L’usage (un peu longuet) de pâtes prévues pour cuire en 13 minutes
Variante à réserver à ceux qui cherchent comment occuper leurs longues soirées d’hiver. Si vous trouvez des pâtes de ce type chez vous, déjà bravo (sinon vous pouvez passer commande auprès de la Dring Team) ! Ensuite : bonne chance, attention à ne pas vous endormir pendant la cuisson.
Pour approfondir : la vaisselle
C’est bien de prendre un bon/réconfortant/décevant repas bien chaud, mais c’est encore mieux de faire la vaisselle ensuite.
Point commun à toutes les variantes : n’utilisez pas de produit vaisselle ni de savon ni autre détergeant. Ça demande trop d’eau de rinçage et ça évite de répandre ces produits près d’un cours d’eau. Vous pouvez vous autoriser l’usage du sable si vous en avez à disposition.
Le secret d’une vaisselle bien faite (enfin ce que nous appelons “vaisselle” mais qui n’est ni plus ni moins qu’un bon vieux rinçage finalement), c’est l’essuyage au torchon. Vous prendrez soin de laver les torchons au moins une fois tous les quinze jours pour des raisons d’hygiène…
Dans des toilettes publiques bien sales
Un grand classique que vous pouvez certainement tester pas loin de chez vous. Choisissez le lieu adapté (toilettes de la gare, de station de bus ou métro, ou toilettes publiques dans votre ville). Il ne suffit que d’un minuscule lave main, avec un tout petit robinet beaucoup trop proche du mur.
La contrainte principale, c’est l’hygiène. Faite appel à votre imagination pour vous organiser.
Sans eau
Que ce soit au Pérou ou en Bolivie, quand on a de l’eau sous la main, on ne procrastine pas. Qu’il s’agisse d’un robinet en ville ou au milieu d’un champ, d’une rivière ou d’un cours d’eau canalisé, ce n’est pas parce qu’il y a de l’eau qui coule avant le dîner qu’il y en aura une heure après au moment de faire la vaisselle.
En cas de coupure il y a en gros trois solutions :
- vous avez anticipé et mis de l’eau en réserve pour la vaisselle.

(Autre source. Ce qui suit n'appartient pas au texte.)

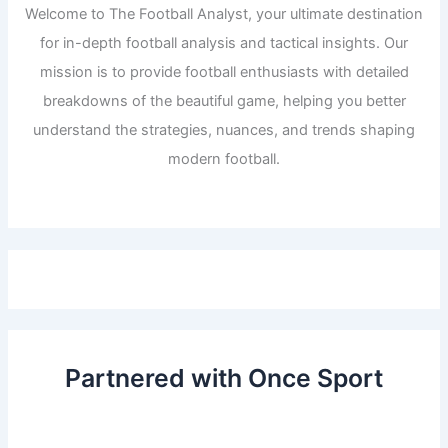
Welcome to The Football Analyst, your ultimate destination
for in-depth football analysis and tactical insights. Our
mission is to provide football enthusiasts with detailed
breakdowns of the beautiful game, helping you better
understand the strategies, nuances, and trends shaping
modern football.
Partnered with Once Sport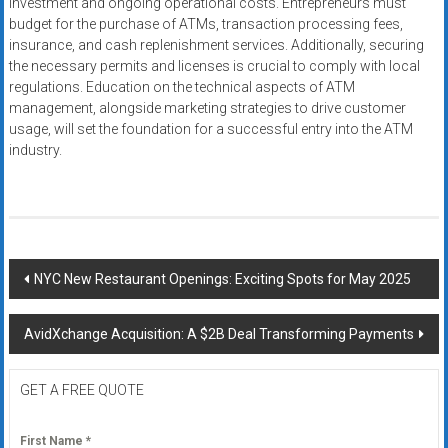
investment and ongoing operational costs. Entrepreneurs must
budget for the purchase of ATMs, transaction processing fees,
insurance, and cash replenishment services. Additionally, securing
the necessary permits and licenses is crucial to comply with local
regulations. Education on the technical aspects of ATM
management, alongside marketing strategies to drive customer
usage, will set the foundation for a successful entry into the ATM
industry.
Post
NYC New Restaurant Openings: Exciting Spots for May 2025
navigation
AvidXchange Acquisition: A $2B Deal Transforming Payments
GET A FREE QUOTE
First Name
*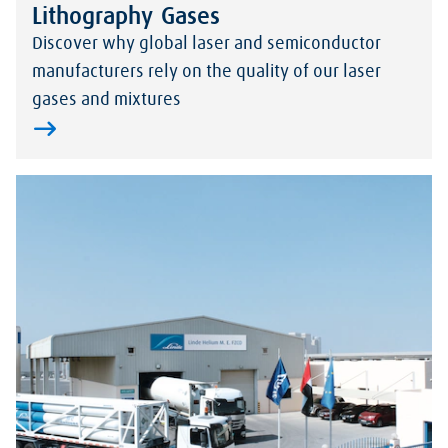
Lithography Gases
Discover why global laser and semiconductor
manufacturers rely on the quality of our laser
gases and mixtures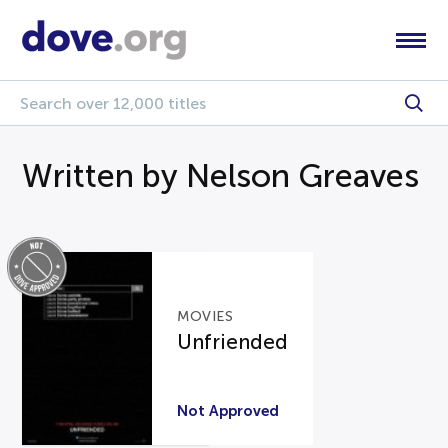
Written by Nelson Greaves
MOVIES
Unfriended
Not Approved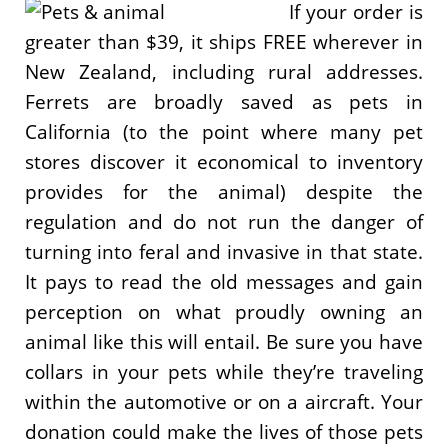
If your order is
greater than $39, it ships FREE wherever in
New Zealand, including rural addresses.
Ferrets are broadly saved as pets in
California (to the point where many pet
stores discover it economical to inventory
provides for the animal) despite the
regulation and do not run the danger of
turning into feral and invasive in that state.
It pays to read the old messages and gain
perception on what proudly owning an
animal like this will entail. Be sure you have
collars in your pets while they’re traveling
within the automotive or on a aircraft. Your
donation could make the lives of those pets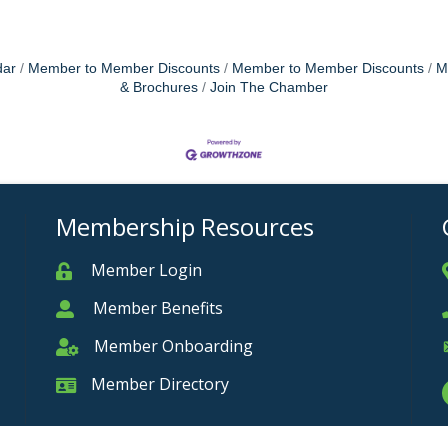
dar
Member to Member Discounts
Member to Member Discounts
M
& Brochures
Join The Chamber
Membership Resources
Member Login
Member
Member Benefits
Member
Member Onboarding
Member Onboarding
Member Directory
Member Card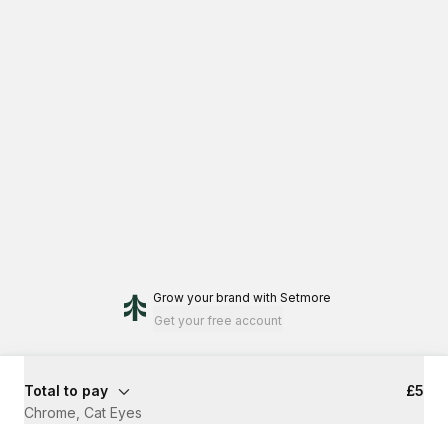
Grow your brand
with Setmore
Get your free account
Total to pay
£5
Chrome, Cat Eyes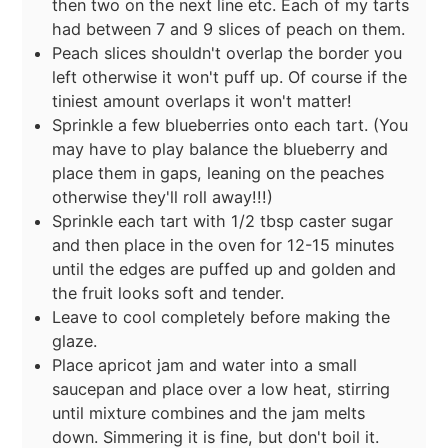
then two on the next line etc. Each of my tarts
had between 7 and 9 slices of peach on them.
Peach slices shouldn't overlap the border you
left otherwise it won't puff up. Of course if the
tiniest amount overlaps it won't matter!
Sprinkle a few blueberries onto each tart. (You
may have to play balance the blueberry and
place them in gaps, leaning on the peaches
otherwise they'll roll away!!!)
Sprinkle each tart with 1/2 tbsp caster sugar
and then place in the oven for 12-15 minutes
until the edges are puffed up and golden and
the fruit looks soft and tender.
Leave to cool completely before making the
glaze.
Place apricot jam and water into a small
saucepan and place over a low heat, stirring
until mixture combines and the jam melts
down. Simmering it is fine, but don't boil it.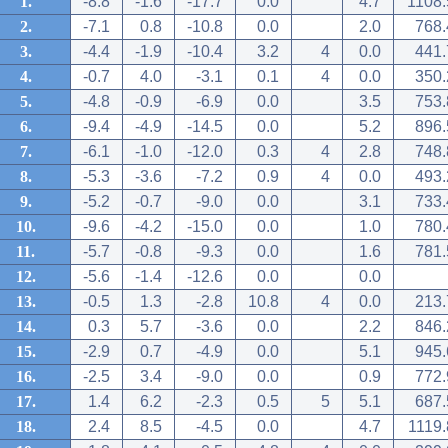
1.
-8.8
-1.6
-17.7
0.0
4.7
1108.
2.
-7.1
0.8
-10.8
0.0
2.0
768.
3.
-4.4
-1.9
-10.4
3.2
4
0.0
441.
4.
-0.7
4.0
-3.1
0.1
4
0.0
350.
5.
-4.8
-0.9
-6.9
0.0
3.5
753.
6.
-9.4
-4.9
-14.5
0.0
5.2
896.
7.
-6.1
-1.0
-12.0
0.3
4
2.8
748.
8.
-5.3
-3.6
-7.2
0.9
4
0.0
493.
9.
-5.2
-0.7
-9.0
0.0
3.1
733.
10.
-9.6
-4.2
-15.0
0.0
1.0
780.
11.
-5.7
-0.8
-9.3
0.0
1.6
781.
12.
-5.6
-1.4
-12.6
0.0
0.0
13.
-0.5
1.3
-2.8
10.8
4
0.0
213.
14.
0.3
5.7
-3.6
0.0
2.2
846.
15.
-2.9
0.7
-4.9
0.0
5.1
945.
16.
-2.5
3.4
-9.0
0.0
0.9
772.
17.
1.4
6.2
-2.3
0.5
5
5.1
687.
18.
2.4
8.5
-4.5
0.0
4.7
1119.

Bien joué !
- vous compter sur la chance « Non mais il y aura de nouveau l’eau demain matin » et donc remettez au lendemain ce que vous ne pouvez pas faire le soir même
- ou alors vous pouvez pratiquer un mélange de vaisselle “slurp” (chaque convive a la responsabilité de lécher parfaitement ses couverts) et de vaisselle “PQ” (un bon essuyage des assiettes et de la casserole avec du papier hygiénique, après tout c’est conçu pour essuyer).
Par température négative
Attendez l’hiver pour tester cette variante ! Coupez le chauffage et ouvrez grand les fenêtres. Ou alors sortez dans le jardin tout simplement. Profitez d’un soir venteux, quand le soleil est déjà couché.
Au préalable vous aurez pris soin de stocker un à deux litres d’eau dehors, afin qu’elle soit parfaitement froide. Allez-y : mettez les mains dans l’eau froide, mouiller vos manches. Si une fine pellicule d’eau gèle instantanément au fond de la casserole, c’est que toutes les conditions sont réunies ! Vous pouvez toujours essayer de la gratter avec votre vieille éponge fatiguées, ça ne sert à rien. Vous êtes bon pour finir le lendemain matin avant de faire chauffer de l’eau pour le petit déjeuner.
Dans des thermes
Variante grand luxe : identifiez la source primaire, celle par laquelle sort de l’eau bouillante. Laissez l’éponge là où elle est rangée. Puiser de l’eau à l’aide de la casserole (attention à ne pas la faire tomber, elle serait difficilement récupérable). Faire tremper la vaisselle, rincer avec de l’eau bouillante, laisser sécher. Profitez de la vue sur les montagnes.
Trucs et astuces
Gardez l’eau de cuisson pour la vaisselle. Si vous mangez assez vite et qu’il ne fait pas trop froid, vous pourrez faire la vaisselle à l’eau chaude
Ne cuisinez pas trop gras. Par exemple : évitez la soupe de truite associée à la variante « température négative » sous peine de boire une infusion feuilles de coca/truite au petit-déjeuner.